Each entry below is to be duplicated precisely.

Segment Start: TASK MATERIAL

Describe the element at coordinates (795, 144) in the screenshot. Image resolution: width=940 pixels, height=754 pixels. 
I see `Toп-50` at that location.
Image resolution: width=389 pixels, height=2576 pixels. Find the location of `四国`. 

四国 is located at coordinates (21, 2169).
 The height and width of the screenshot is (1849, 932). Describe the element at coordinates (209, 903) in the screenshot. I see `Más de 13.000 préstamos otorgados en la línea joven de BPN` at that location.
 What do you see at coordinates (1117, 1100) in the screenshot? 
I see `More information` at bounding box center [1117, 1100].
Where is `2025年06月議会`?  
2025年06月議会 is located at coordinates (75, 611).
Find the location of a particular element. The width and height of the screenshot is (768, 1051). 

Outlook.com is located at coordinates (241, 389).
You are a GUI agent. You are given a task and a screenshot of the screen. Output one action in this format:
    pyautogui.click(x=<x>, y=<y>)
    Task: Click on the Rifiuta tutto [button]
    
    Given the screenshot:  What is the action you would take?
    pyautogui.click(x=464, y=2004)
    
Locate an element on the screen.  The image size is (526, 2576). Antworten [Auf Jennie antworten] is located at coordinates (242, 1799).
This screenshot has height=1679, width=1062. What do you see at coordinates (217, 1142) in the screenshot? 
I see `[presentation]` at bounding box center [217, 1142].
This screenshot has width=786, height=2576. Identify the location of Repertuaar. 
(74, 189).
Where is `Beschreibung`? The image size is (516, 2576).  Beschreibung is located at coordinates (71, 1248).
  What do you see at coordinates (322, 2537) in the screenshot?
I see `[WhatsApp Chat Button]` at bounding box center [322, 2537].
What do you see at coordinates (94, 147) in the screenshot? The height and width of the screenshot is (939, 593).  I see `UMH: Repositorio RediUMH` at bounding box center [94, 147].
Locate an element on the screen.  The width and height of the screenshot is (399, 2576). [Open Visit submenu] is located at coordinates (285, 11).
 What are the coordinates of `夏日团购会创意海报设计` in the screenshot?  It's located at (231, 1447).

Segment End: TASK MATERIAL

■ FINISHED EXERCISE
Describe the element at coordinates (795, 144) in the screenshot. Image resolution: width=940 pixels, height=754 pixels. 
I see `Toп-50` at that location.
Image resolution: width=389 pixels, height=2576 pixels. Find the location of `四国`. 

四国 is located at coordinates (21, 2169).
 The height and width of the screenshot is (1849, 932). Describe the element at coordinates (209, 903) in the screenshot. I see `Más de 13.000 préstamos otorgados en la línea joven de BPN` at that location.
 What do you see at coordinates (1117, 1100) in the screenshot? 
I see `More information` at bounding box center [1117, 1100].
Where is `2025年06月議会`?  
2025年06月議会 is located at coordinates (75, 611).
Find the location of a particular element. The width and height of the screenshot is (768, 1051). 

Outlook.com is located at coordinates (241, 389).
You are a GUI agent. You are given a task and a screenshot of the screen. Output one action in this format:
    pyautogui.click(x=<x>, y=<y>)
    Task: Click on the Rifiuta tutto [button]
    
    Given the screenshot:  What is the action you would take?
    pyautogui.click(x=464, y=2004)
    
Locate an element on the screen.  The image size is (526, 2576). Antworten [Auf Jennie antworten] is located at coordinates (242, 1799).
This screenshot has height=1679, width=1062. What do you see at coordinates (217, 1142) in the screenshot? 
I see `[presentation]` at bounding box center [217, 1142].
This screenshot has width=786, height=2576. Identify the location of Repertuaar. 
(74, 189).
Where is `Beschreibung`? The image size is (516, 2576).  Beschreibung is located at coordinates (71, 1248).
  What do you see at coordinates (322, 2537) in the screenshot?
I see `[WhatsApp Chat Button]` at bounding box center [322, 2537].
What do you see at coordinates (94, 147) in the screenshot? The height and width of the screenshot is (939, 593).  I see `UMH: Repositorio RediUMH` at bounding box center [94, 147].
Locate an element on the screen.  The width and height of the screenshot is (399, 2576). [Open Visit submenu] is located at coordinates (285, 11).
 What are the coordinates of `夏日团购会创意海报设计` in the screenshot?  It's located at (231, 1447).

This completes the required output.